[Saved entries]
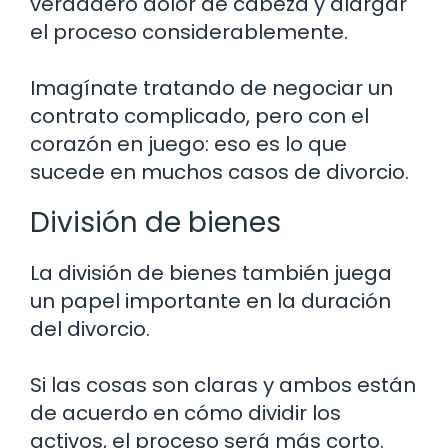
verdadero dolor de cabeza y alargar
el proceso considerablemente.
Imagínate tratando de negociar un
contrato complicado, pero con el
corazón en juego: eso es lo que
sucede en muchos casos de divorcio.
División de bienes
La división de bienes también juega
un papel importante en la duración
del divorcio.
Si las cosas son claras y ambos están
de acuerdo en cómo dividir los
activos, el proceso será más corto.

What is required: Please print each entry exactly as it stands, without the pictures.

Written solution:
verdadero dolor de cabeza y alargar
el proceso considerablemente.
Imagínate tratando de negociar un
contrato complicado, pero con el
corazón en juego: eso es lo que
sucede en muchos casos de divorcio.
División de bienes
La división de bienes también juega
un papel importante en la duración
del divorcio.
Si las cosas son claras y ambos están
de acuerdo en cómo dividir los
activos, el proceso será más corto.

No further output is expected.